You’ve read the news the last couple of years and frankly you may be pretty confused and freaked out. Everywhere you read the word “college” you also read about the rising numbers of unemployed recent graduates, the rising costs of college, and the unaffordability of student loans. So why go to college? Who can afford giant piles of student loan debt to work at a retail store? What would be the point of this?
The good news is that recent data indicates that college graduates still make more money than those with just a high school diploma. And with scholarships and a variety of different financial aid programs, college is still affordable for most everyone.
Reasons to go to college
Making more money. According to the latest statistics from the College Board (a not-for-profit membership association whose mission is to connect students to college success and opportunity), the typical full-time, year-round worker with a four-year college degree earns 60 percent more over their working lifetime than a worker with only a high school diploma. And even some college is better than none. The College Board also reports that median lifetime earnings for the typical individual with some college but no degree are 13 percent higher than median lifetime earnings for high school graduates with no college experience.
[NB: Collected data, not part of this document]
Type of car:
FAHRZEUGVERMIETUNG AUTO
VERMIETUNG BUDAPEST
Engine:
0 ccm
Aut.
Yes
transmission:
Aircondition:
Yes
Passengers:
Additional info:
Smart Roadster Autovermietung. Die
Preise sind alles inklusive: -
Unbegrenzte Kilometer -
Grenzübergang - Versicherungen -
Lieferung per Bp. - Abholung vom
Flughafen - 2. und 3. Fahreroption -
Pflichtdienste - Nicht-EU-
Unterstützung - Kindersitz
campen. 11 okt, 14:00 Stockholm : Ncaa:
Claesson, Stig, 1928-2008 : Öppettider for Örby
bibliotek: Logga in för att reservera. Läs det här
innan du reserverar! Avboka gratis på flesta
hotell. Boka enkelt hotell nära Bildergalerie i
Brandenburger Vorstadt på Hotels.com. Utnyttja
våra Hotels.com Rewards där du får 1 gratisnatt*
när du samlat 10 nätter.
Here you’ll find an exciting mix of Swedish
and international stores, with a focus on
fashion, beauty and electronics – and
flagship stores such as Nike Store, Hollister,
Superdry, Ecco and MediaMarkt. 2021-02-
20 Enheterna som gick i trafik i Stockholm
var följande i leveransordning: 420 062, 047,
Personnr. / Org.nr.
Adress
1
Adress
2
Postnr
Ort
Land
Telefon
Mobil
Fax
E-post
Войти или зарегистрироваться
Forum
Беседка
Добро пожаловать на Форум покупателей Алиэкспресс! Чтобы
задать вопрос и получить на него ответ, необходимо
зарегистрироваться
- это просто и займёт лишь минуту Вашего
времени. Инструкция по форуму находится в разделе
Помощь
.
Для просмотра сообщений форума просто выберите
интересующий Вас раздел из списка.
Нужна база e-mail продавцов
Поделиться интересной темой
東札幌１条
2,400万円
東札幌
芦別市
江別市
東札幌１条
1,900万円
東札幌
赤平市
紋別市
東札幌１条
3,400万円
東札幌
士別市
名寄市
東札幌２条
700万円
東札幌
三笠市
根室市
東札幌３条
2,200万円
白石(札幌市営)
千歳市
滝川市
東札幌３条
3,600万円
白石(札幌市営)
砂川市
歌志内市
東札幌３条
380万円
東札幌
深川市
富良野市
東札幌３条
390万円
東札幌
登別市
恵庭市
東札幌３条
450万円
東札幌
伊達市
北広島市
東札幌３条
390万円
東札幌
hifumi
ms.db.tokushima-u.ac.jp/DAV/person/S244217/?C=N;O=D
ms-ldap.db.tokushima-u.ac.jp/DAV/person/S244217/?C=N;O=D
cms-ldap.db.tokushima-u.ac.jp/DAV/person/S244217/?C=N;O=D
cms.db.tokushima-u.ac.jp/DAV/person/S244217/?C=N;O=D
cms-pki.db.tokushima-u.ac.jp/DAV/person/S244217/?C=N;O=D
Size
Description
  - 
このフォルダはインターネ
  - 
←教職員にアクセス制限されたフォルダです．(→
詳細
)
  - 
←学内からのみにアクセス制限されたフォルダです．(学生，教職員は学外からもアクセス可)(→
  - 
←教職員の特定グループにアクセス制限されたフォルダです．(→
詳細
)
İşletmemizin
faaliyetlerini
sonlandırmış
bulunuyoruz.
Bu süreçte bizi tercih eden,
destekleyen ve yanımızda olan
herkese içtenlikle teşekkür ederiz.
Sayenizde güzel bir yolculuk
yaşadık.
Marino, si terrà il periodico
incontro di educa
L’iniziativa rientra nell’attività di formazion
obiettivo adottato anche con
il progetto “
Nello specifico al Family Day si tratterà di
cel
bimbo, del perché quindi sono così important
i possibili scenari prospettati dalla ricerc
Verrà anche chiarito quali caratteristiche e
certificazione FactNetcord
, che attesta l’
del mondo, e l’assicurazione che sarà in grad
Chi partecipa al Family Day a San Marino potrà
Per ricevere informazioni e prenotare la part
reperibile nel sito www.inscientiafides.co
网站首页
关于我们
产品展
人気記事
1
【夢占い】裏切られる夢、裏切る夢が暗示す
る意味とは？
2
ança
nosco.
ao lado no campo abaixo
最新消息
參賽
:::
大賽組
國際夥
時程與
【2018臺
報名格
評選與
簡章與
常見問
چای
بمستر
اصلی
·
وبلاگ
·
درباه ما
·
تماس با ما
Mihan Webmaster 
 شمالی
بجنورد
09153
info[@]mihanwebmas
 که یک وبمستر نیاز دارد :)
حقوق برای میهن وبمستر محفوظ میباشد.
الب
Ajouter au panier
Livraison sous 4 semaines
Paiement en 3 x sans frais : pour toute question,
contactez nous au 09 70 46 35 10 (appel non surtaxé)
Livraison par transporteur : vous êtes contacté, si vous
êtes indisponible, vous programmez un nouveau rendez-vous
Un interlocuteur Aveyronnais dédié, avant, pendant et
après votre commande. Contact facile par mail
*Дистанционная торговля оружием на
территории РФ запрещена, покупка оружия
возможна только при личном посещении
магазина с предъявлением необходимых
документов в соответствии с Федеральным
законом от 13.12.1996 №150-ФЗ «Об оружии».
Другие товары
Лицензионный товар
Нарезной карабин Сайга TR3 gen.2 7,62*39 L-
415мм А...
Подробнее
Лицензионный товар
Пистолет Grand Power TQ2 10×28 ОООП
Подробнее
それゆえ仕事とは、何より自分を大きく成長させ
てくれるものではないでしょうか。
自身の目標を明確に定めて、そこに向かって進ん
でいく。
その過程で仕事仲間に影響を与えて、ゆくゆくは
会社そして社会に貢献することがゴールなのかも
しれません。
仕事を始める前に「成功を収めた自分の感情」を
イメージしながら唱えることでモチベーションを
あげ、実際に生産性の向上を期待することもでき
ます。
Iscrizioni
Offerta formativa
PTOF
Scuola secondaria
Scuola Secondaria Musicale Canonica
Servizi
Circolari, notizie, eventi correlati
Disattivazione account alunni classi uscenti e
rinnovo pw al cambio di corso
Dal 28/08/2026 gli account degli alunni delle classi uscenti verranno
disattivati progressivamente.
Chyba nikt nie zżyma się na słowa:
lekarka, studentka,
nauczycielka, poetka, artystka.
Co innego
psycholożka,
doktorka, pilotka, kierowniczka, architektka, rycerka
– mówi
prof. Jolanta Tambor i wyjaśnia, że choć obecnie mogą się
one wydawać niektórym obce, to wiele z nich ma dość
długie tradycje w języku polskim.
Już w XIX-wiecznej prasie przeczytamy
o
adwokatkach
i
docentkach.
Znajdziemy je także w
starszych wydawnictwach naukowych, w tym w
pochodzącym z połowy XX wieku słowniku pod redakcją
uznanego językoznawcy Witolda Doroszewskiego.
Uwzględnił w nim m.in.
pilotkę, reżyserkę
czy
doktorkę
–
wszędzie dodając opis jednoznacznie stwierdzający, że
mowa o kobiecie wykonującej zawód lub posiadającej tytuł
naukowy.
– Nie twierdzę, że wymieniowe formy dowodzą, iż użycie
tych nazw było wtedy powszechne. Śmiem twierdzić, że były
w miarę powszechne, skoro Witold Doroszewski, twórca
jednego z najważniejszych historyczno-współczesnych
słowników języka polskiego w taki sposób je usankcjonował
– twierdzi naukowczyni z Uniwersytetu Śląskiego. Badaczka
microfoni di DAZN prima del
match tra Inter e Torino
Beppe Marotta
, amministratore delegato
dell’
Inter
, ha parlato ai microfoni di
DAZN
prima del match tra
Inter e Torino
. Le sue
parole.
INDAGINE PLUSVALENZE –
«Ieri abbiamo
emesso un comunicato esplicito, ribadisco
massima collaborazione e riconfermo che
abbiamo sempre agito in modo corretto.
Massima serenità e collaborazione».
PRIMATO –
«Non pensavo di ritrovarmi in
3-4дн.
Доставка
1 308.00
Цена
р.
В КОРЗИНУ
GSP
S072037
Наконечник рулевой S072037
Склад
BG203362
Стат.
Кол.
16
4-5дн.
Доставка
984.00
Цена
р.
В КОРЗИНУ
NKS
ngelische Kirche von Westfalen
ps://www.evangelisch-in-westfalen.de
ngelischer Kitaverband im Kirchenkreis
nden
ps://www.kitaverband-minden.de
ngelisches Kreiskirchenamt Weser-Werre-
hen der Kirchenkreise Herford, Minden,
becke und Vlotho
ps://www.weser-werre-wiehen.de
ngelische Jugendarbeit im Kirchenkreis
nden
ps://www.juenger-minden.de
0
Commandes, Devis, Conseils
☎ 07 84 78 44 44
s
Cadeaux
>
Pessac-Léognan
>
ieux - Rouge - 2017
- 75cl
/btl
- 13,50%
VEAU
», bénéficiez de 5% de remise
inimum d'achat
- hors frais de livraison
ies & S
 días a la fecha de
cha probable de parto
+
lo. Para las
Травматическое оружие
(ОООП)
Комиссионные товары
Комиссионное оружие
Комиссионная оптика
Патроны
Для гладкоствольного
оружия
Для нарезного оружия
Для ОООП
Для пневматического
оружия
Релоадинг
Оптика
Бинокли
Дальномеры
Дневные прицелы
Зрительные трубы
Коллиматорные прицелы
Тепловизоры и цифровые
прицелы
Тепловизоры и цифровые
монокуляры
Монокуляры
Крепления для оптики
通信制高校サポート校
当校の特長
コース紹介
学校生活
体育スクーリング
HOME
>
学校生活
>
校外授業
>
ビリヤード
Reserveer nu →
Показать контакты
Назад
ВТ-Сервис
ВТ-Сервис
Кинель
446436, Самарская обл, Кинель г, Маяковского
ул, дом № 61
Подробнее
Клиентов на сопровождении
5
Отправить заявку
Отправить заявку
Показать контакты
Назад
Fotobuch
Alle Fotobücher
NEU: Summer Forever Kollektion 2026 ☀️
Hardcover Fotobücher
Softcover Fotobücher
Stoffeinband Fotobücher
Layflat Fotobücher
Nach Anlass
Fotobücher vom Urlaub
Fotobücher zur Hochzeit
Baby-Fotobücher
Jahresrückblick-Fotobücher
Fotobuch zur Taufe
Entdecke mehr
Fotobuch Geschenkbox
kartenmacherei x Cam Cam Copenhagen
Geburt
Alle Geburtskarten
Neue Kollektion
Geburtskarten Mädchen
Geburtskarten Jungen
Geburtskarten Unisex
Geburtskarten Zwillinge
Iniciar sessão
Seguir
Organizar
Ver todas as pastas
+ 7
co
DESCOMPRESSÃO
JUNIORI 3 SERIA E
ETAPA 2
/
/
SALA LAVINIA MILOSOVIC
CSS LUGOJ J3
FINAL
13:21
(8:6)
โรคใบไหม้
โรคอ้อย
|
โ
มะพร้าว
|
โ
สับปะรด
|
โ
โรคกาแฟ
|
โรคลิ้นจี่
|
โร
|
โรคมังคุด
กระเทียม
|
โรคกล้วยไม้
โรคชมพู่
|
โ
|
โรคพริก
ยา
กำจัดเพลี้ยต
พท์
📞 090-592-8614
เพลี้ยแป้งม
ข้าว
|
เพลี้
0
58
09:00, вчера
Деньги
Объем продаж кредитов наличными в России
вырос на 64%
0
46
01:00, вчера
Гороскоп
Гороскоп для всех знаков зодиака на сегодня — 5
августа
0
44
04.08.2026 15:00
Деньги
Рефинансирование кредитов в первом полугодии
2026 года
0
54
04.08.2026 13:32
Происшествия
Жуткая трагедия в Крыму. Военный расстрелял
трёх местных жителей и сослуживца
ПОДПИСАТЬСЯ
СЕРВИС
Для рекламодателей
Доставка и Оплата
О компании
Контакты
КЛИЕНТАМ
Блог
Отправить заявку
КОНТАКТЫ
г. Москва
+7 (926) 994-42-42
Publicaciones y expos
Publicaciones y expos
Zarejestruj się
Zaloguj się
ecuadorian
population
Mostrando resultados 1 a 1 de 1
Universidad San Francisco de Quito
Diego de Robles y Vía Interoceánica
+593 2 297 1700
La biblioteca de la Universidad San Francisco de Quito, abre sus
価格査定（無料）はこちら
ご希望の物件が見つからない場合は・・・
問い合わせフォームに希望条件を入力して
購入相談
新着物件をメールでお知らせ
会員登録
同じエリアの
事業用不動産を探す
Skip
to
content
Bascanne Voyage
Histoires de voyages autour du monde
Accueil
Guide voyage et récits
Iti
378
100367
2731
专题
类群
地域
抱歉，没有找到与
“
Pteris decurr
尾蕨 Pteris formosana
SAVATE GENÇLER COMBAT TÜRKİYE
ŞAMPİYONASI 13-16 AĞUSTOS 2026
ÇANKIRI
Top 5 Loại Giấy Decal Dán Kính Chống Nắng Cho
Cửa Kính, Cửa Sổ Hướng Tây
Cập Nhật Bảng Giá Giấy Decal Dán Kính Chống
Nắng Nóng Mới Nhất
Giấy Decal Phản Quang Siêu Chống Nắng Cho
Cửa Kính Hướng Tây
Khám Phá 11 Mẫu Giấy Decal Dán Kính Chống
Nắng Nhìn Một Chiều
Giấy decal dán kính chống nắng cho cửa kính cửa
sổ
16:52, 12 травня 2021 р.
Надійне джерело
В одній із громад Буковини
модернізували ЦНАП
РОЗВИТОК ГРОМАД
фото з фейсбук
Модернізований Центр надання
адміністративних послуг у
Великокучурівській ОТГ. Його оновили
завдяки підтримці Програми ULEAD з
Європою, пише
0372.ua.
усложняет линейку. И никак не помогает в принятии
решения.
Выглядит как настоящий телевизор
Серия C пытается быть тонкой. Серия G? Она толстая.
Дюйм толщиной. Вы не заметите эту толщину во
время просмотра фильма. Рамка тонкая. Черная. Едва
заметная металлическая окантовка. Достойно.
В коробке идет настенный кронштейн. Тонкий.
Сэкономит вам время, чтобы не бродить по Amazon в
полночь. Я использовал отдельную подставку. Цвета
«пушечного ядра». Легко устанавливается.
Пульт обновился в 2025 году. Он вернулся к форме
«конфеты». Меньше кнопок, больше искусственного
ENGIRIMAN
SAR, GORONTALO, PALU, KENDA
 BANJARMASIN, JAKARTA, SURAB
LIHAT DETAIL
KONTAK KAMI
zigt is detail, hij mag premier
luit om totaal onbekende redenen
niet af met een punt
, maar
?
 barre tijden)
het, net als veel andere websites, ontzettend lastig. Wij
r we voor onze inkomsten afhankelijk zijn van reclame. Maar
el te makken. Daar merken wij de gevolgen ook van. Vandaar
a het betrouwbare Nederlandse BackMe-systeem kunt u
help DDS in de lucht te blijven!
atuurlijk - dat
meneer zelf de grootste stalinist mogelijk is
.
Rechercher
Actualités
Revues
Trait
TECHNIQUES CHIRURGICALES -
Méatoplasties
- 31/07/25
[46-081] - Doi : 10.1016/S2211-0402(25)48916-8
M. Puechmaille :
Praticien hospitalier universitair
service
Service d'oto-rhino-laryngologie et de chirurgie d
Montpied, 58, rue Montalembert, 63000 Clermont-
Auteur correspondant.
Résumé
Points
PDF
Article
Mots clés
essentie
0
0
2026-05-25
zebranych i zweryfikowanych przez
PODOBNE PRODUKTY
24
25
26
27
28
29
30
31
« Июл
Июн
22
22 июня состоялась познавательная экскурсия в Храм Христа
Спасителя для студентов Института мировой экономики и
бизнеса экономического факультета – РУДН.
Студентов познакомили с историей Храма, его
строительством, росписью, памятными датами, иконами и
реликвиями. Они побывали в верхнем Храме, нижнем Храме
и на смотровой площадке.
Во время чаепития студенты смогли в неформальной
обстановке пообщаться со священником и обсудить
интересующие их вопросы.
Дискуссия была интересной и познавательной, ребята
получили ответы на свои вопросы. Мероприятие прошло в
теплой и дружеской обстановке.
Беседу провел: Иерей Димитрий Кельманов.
According to US News and World Report, college graduates earn an average of almost $1 million more over their lifetimes than those with only a high school diploma.
"College is a long-term investment and having a degree significantly increases your earning potential," Keith Brannan, vice president of financial security planning, Country Financial
Acquiring valuable skills. With the increasing uncertainty in today’s job market, the demand for portable skills (skills that can be transferred from one job to another) is higher than ever. This would include learning a trade at a vocational school, taking the appropriate graduate school prerequisite courses for professional careers (medical, legal, engineering), and general skills necessary for success in the working world at large. Would you like to work in sales? Take an acting class. Interested in marketing? Build a strong network of friends and colleagues. Many employers prefer hiring college graduates due to their increased communication skills, stronger work ethic, and good interpersonal skills.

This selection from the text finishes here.